→ HOW TO COMPLETE THIS TASK: Go through the data below and count every line that has the word "Fine". Return only the count.

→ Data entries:
========

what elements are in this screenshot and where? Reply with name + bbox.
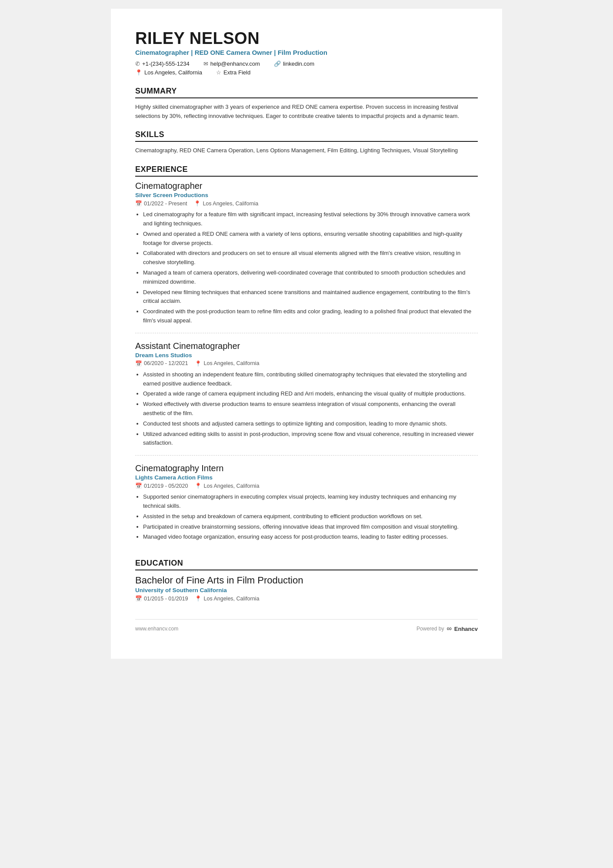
edu-location: 📍 Los Angeles, California — [195, 595, 259, 602]
summary-title: SUMMARY — [135, 87, 478, 98]
list-item: Managed a team of camera operators, deli… — [143, 268, 478, 287]
candidate-name: RILEY NELSON — [135, 30, 478, 48]
footer-website: www.enhancv.com — [135, 626, 178, 632]
footer: www.enhancv.com Powered by ∞ Enhancv — [135, 619, 478, 633]
list-item: Worked effectively with diverse producti… — [143, 400, 478, 418]
job-2-bullets: Assisted in shooting an independent feat… — [135, 370, 478, 448]
email-contact: ✉ help@enhancv.com — [203, 60, 260, 67]
job-1-bullets: Led cinematography for a feature film wi… — [135, 210, 478, 325]
edu-date: 📅 01/2015 - 01/2019 — [135, 595, 188, 602]
powered-by-text: Powered by — [416, 626, 444, 632]
enhancv-brand: Enhancv — [454, 626, 478, 632]
job-2-location: 📍 Los Angeles, California — [195, 360, 259, 367]
calendar-icon-1: 📅 — [135, 200, 142, 207]
job-2-date: 📅 06/2020 - 12/2021 — [135, 360, 188, 367]
job-1-company: Silver Screen Productions — [135, 192, 478, 198]
list-item: Collaborated with directors and producer… — [143, 249, 478, 267]
extra-field-value: Extra Field — [223, 69, 250, 76]
phone-icon: ✆ — [135, 60, 140, 67]
skills-title: SKILLS — [135, 130, 478, 142]
linkedin-icon: 🔗 — [274, 60, 281, 67]
job-3-meta: 📅 01/2019 - 05/2020 📍 Los Angeles, Calif… — [135, 483, 478, 489]
edu-degree: Bachelor of Fine Arts in Film Production — [135, 575, 478, 586]
footer-powered: Powered by ∞ Enhancv — [416, 625, 478, 633]
summary-section: SUMMARY Highly skilled cinematographer w… — [135, 87, 478, 121]
experience-section: EXPERIENCE Cinematographer Silver Screen… — [135, 165, 478, 549]
job-3-bullets: Supported senior cinematographers in exe… — [135, 493, 478, 542]
location-icon-1: 📍 — [194, 200, 201, 207]
experience-title: EXPERIENCE — [135, 165, 478, 177]
list-item: Supported senior cinematographers in exe… — [143, 493, 478, 511]
linkedin-contact: 🔗 linkedin.com — [274, 60, 314, 67]
list-item: Coordinated with the post-production tea… — [143, 307, 478, 325]
email-icon: ✉ — [203, 60, 208, 67]
extra-field-contact: ☆ Extra Field — [216, 69, 250, 76]
location-contact: 📍 Los Angeles, California — [135, 69, 202, 76]
list-item: Developed new filming techniques that en… — [143, 288, 478, 306]
candidate-title: Cinematographer | RED ONE Camera Owner |… — [135, 49, 478, 56]
job-2-company: Dream Lens Studios — [135, 352, 478, 359]
list-item: Utilized advanced editing skills to assi… — [143, 430, 478, 448]
education-section: EDUCATION Bachelor of Fine Arts in Film … — [135, 559, 478, 602]
list-item: Managed video footage organization, ensu… — [143, 533, 478, 542]
job-1-date: 📅 01/2022 - Present — [135, 200, 187, 207]
job-2-title: Assistant Cinematographer — [135, 341, 478, 351]
edu-school: University of Southern California — [135, 587, 478, 593]
education-title: EDUCATION — [135, 559, 478, 570]
calendar-icon-edu: 📅 — [135, 595, 142, 602]
job-2-meta: 📅 06/2020 - 12/2021 📍 Los Angeles, Calif… — [135, 360, 478, 367]
location-value: Los Angeles, California — [144, 69, 202, 76]
phone-value: +1-(234)-555-1234 — [142, 60, 190, 67]
list-item: Assisted in the setup and breakdown of c… — [143, 512, 478, 521]
list-item: Participated in creative brainstorming s… — [143, 523, 478, 532]
job-1-title: Cinematographer — [135, 181, 478, 191]
skills-section: SKILLS Cinematography, RED ONE Camera Op… — [135, 130, 478, 155]
star-icon: ☆ — [216, 69, 221, 76]
summary-text: Highly skilled cinematographer with 3 ye… — [135, 103, 478, 121]
skills-text: Cinematography, RED ONE Camera Operation… — [135, 146, 478, 155]
resume-page: RILEY NELSON Cinematographer | RED ONE C… — [111, 9, 502, 659]
job-1: Cinematographer Silver Screen Production… — [135, 181, 478, 333]
contact-row-2: 📍 Los Angeles, California ☆ Extra Field — [135, 69, 478, 77]
job-3-location: 📍 Los Angeles, California — [195, 483, 259, 489]
job-1-location: 📍 Los Angeles, California — [194, 200, 258, 207]
edu-meta: 📅 01/2015 - 01/2019 📍 Los Angeles, Calif… — [135, 595, 478, 602]
location-icon-3: 📍 — [195, 483, 202, 489]
phone-contact: ✆ +1-(234)-555-1234 — [135, 60, 190, 67]
list-item: Operated a wide range of camera equipmen… — [143, 389, 478, 399]
location-icon-edu: 📍 — [195, 595, 202, 602]
linkedin-value: linkedin.com — [283, 60, 314, 67]
enhancv-logo-icon: ∞ — [446, 625, 451, 633]
list-item: Owned and operated a RED ONE camera with… — [143, 230, 478, 248]
calendar-icon-2: 📅 — [135, 360, 142, 367]
header: RILEY NELSON Cinematographer | RED ONE C… — [135, 30, 478, 77]
email-value: help@enhancv.com — [210, 60, 260, 67]
list-item: Assisted in shooting an independent feat… — [143, 370, 478, 389]
job-3-title: Cinematography Intern — [135, 463, 478, 473]
job-3-company: Lights Camera Action Films — [135, 474, 478, 481]
job-3-date: 📅 01/2019 - 05/2020 — [135, 483, 188, 489]
contact-row-1: ✆ +1-(234)-555-1234 ✉ help@enhancv.com 🔗… — [135, 60, 478, 68]
job-3: Cinematography Intern Lights Camera Acti… — [135, 463, 478, 549]
job-1-meta: 📅 01/2022 - Present 📍 Los Angeles, Calif… — [135, 200, 478, 207]
location-icon: 📍 — [135, 69, 142, 76]
calendar-icon-3: 📅 — [135, 483, 142, 489]
location-icon-2: 📍 — [195, 360, 202, 367]
job-2: Assistant Cinematographer Dream Lens Stu… — [135, 341, 478, 456]
list-item: Led cinematography for a feature film wi… — [143, 210, 478, 228]
list-item: Conducted test shoots and adjusted camer… — [143, 419, 478, 429]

========

→ RESULT: 2